■ Your instructions
Please repeat the lines below, exactly and only, from the one that holds "этого важно ознакомиться с продукци" through the one that holds "diterima oleh beberapa kelompok masyarakat.".

■ Data
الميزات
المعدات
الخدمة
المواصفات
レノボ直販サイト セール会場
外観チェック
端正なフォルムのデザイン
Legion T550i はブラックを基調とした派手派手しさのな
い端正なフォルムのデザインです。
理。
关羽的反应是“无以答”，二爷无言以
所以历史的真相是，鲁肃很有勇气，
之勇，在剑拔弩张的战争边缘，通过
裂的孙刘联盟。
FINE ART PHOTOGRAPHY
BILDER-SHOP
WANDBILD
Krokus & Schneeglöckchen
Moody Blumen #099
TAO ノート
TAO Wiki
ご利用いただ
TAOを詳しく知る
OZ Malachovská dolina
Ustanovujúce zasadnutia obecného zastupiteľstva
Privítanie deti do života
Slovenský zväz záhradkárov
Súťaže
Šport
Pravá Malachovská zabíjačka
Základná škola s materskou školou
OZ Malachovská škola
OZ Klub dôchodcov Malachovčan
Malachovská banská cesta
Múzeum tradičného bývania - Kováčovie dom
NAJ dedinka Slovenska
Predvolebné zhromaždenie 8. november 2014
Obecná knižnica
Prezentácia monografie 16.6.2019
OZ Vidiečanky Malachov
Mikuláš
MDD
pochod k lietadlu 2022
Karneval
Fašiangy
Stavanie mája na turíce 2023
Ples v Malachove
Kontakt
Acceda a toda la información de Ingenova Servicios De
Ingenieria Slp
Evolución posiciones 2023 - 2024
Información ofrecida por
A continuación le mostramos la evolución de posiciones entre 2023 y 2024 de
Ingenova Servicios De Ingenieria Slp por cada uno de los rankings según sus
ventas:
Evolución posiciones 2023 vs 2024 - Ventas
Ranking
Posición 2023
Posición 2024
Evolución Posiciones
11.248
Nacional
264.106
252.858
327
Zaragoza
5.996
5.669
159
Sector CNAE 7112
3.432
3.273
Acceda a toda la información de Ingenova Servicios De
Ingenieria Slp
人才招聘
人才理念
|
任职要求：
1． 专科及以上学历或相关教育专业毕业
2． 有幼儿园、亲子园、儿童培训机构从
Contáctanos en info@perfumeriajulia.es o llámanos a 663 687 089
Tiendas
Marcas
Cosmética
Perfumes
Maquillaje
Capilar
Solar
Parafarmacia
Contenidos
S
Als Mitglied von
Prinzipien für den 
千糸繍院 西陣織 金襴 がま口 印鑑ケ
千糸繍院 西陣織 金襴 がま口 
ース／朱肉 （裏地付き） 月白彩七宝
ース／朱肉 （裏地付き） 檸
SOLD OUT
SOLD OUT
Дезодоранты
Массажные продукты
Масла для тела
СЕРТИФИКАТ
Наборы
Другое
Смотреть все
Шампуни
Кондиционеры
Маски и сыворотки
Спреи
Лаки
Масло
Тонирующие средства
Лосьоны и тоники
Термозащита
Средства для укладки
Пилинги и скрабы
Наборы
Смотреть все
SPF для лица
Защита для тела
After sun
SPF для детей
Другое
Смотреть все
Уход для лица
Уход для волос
---
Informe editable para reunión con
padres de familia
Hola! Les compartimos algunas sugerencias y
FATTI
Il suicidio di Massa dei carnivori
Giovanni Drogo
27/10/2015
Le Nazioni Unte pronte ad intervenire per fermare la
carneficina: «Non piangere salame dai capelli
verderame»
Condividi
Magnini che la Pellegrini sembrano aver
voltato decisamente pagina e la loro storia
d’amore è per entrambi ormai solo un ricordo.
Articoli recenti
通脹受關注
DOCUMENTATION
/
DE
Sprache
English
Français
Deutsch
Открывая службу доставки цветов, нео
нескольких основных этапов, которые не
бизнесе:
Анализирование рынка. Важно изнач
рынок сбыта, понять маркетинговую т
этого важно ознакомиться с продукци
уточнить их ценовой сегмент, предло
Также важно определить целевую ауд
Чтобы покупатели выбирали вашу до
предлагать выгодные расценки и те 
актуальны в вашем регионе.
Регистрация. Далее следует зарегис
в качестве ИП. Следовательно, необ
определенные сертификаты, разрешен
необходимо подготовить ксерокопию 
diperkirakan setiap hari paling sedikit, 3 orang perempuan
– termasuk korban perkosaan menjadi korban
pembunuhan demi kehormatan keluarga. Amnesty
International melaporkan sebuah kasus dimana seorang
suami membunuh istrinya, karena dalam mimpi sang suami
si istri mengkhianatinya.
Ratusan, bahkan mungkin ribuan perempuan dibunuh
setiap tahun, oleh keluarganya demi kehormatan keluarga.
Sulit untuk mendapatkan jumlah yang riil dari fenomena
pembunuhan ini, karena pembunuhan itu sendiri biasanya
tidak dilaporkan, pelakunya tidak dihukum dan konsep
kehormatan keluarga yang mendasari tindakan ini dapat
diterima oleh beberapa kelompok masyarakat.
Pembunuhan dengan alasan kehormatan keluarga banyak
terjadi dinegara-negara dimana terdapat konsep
--
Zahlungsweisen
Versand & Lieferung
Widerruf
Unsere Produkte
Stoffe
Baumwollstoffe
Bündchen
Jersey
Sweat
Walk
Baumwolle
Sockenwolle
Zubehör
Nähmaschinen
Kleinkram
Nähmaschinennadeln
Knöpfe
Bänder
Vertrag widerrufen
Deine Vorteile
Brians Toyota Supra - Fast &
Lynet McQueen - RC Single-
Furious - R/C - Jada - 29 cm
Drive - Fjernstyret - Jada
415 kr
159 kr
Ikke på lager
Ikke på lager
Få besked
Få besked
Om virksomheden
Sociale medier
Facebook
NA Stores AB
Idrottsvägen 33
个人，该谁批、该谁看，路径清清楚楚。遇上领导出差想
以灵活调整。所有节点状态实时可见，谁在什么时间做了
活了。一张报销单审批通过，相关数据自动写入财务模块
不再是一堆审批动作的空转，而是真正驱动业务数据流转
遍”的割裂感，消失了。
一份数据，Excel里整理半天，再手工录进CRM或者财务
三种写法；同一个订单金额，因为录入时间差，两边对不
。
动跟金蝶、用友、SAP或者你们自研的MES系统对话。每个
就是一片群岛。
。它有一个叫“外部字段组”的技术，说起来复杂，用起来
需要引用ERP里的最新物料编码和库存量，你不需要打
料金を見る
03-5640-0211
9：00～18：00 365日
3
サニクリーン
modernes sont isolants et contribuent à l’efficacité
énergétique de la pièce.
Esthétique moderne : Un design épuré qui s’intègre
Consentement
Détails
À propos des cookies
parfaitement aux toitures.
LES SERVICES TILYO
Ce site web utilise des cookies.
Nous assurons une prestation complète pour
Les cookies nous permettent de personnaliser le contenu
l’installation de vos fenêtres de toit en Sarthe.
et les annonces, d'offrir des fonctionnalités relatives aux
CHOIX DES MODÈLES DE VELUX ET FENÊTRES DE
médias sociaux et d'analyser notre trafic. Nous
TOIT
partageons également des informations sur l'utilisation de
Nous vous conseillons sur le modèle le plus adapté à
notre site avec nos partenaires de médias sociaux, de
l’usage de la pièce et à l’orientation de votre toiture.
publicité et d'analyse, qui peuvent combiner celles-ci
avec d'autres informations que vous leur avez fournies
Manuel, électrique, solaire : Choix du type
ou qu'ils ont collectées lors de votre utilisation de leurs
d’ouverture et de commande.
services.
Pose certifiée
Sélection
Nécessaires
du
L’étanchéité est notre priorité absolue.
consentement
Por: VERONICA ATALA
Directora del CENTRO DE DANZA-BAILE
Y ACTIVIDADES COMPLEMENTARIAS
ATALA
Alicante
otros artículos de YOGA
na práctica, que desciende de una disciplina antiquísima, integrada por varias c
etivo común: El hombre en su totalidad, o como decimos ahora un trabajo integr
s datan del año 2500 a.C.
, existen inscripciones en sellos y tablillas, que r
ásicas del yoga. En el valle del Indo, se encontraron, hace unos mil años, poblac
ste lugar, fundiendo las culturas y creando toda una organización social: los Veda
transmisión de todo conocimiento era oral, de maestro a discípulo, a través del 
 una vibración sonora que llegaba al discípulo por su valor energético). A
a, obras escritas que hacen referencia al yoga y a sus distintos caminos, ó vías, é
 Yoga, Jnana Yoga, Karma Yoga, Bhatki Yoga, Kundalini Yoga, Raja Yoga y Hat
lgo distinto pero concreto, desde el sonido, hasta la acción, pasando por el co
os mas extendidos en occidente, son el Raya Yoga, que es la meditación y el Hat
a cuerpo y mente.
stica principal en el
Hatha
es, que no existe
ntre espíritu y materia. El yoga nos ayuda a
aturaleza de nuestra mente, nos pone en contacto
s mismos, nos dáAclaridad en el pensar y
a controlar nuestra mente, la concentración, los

■ Exercise output
этого важно ознакомиться с продукци
уточнить их ценовой сегмент, предло
Также важно определить целевую ауд
Чтобы покупатели выбирали вашу до
предлагать выгодные расценки и те 
актуальны в вашем регионе.
Регистрация. Далее следует зарегис
в качестве ИП. Следовательно, необ
определенные сертификаты, разрешен
необходимо подготовить ксерокопию 
diperkirakan setiap hari paling sedikit, 3 orang perempuan
– termasuk korban perkosaan menjadi korban
pembunuhan demi kehormatan keluarga. Amnesty
International melaporkan sebuah kasus dimana seorang
suami membunuh istrinya, karena dalam mimpi sang suami
si istri mengkhianatinya.
Ratusan, bahkan mungkin ribuan perempuan dibunuh
setiap tahun, oleh keluarganya demi kehormatan keluarga.
Sulit untuk mendapatkan jumlah yang riil dari fenomena
pembunuhan ini, karena pembunuhan itu sendiri biasanya
tidak dilaporkan, pelakunya tidak dihukum dan konsep
kehormatan keluarga yang mendasari tindakan ini dapat
diterima oleh beberapa kelompok masyarakat.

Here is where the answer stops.